Sunday, September 27, 2015

New hope for older Hodgkin lymphoma patients

They lymph node system
throughout the body is part
of the immune system.
CANCER DIGEST – Sept. 27, 2015 – A new engineered antibody drug may offer hope for people over 60 with Hodgkin lymphoma, early results from a clinical trial show.

In the small trial of 27 people averaging 78 years old, with the disease, who were not able or willing to undergo standard chemotherapy, 24 achieved an objective response, meaning the drug halted the progression of the cancer or caused it to go into remission.
Of those patients 19 achieved a complete remission, meaning the caner decreased and tumor volume was reduced. The early results were published in this month’s issue of Blood.

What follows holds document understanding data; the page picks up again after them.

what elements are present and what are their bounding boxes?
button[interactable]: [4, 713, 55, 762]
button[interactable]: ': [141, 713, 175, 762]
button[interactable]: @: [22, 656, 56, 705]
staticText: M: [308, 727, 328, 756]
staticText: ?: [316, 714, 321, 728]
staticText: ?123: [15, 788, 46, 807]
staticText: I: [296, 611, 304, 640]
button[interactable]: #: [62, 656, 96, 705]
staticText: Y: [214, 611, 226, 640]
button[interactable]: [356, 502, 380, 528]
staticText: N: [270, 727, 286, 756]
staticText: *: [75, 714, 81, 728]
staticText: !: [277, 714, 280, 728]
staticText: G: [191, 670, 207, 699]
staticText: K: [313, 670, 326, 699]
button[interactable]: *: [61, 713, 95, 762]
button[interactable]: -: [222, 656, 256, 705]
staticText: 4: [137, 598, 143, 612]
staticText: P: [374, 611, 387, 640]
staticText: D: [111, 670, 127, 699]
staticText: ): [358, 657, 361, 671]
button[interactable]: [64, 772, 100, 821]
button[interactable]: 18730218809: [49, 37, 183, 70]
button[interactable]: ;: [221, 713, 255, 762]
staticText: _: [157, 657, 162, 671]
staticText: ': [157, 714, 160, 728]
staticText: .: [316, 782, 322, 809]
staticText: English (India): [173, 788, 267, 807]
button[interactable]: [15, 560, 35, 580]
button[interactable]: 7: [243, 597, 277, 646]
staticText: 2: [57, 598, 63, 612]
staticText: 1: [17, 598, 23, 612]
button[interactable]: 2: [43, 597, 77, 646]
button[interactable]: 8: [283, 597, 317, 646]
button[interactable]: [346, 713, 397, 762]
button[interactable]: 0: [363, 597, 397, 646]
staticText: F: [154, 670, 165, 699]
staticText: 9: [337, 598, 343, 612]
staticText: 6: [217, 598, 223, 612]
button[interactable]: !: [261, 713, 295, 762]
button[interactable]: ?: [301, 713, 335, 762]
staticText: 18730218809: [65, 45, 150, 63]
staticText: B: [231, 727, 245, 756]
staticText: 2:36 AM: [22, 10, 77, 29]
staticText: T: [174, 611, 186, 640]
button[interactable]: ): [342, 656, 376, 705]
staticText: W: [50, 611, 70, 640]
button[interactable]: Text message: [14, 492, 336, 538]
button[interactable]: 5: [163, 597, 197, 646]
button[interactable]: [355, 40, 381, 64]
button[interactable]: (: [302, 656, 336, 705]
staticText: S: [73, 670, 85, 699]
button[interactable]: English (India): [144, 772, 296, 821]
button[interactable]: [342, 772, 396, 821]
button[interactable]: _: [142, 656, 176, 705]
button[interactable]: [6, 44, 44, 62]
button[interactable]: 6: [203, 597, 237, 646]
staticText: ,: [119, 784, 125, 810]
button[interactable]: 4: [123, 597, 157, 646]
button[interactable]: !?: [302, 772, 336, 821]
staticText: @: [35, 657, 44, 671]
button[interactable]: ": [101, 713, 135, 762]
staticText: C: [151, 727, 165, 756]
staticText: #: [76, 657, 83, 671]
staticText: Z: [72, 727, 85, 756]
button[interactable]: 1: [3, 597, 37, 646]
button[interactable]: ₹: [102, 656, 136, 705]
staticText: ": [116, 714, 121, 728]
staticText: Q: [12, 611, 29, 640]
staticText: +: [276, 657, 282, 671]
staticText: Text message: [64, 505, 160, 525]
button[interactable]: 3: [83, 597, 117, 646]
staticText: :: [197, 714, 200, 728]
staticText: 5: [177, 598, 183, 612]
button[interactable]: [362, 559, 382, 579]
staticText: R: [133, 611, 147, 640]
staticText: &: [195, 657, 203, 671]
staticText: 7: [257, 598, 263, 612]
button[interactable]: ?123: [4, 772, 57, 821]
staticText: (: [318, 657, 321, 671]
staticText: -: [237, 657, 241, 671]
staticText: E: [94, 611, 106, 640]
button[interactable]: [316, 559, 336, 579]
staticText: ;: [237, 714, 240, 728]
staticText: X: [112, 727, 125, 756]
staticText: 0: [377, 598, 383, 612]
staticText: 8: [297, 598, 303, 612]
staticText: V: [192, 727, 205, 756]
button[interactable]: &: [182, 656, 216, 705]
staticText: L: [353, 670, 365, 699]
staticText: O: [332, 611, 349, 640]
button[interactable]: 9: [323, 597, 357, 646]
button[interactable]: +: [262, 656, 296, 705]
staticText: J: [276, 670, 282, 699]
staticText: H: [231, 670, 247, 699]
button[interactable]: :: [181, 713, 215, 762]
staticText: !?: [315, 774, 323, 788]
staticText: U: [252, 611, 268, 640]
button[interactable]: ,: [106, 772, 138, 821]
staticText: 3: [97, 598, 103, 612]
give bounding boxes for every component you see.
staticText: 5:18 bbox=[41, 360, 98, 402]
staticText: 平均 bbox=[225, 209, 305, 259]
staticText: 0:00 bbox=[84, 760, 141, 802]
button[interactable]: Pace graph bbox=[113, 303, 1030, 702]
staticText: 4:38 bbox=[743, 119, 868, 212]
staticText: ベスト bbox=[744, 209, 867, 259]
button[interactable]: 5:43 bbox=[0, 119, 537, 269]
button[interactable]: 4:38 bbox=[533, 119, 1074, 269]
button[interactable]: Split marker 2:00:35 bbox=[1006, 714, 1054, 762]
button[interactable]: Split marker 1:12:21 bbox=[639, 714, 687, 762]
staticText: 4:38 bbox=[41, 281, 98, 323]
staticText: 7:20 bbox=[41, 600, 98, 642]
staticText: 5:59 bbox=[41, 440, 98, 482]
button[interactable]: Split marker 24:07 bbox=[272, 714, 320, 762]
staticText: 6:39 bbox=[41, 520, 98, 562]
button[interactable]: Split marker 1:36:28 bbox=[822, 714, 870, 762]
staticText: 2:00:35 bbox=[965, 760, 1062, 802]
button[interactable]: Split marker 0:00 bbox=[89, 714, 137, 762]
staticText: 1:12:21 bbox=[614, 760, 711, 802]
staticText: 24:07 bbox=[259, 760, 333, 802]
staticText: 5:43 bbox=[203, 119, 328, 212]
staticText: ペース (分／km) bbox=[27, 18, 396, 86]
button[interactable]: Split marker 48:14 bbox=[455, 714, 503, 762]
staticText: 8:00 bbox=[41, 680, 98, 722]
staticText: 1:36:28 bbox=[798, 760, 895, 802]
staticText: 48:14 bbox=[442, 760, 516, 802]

The response lasted 9 months overall, with shorter duration for half the patients and longer duration for the other half. The cancer stopped progressing for a median of 10.5 months, again, half of the people achieving a longer progression-free period and half a shorter progression-free survival.

The new drug, called brentuximab vedotin, is and antibody that targets a protein on cancer cells that has been engineered to carry a cancer cell-killing agent to the tumor cells. Currently the drug, made by Seattle Genetics, Inc., is FDA approved for patients with Hodgkin lymphoma only after only failing a stem cell transplant or at least two other multi-chemotherapy regimens. It is available to certain Hodgkin patients enrolled in a variety of clinical trials.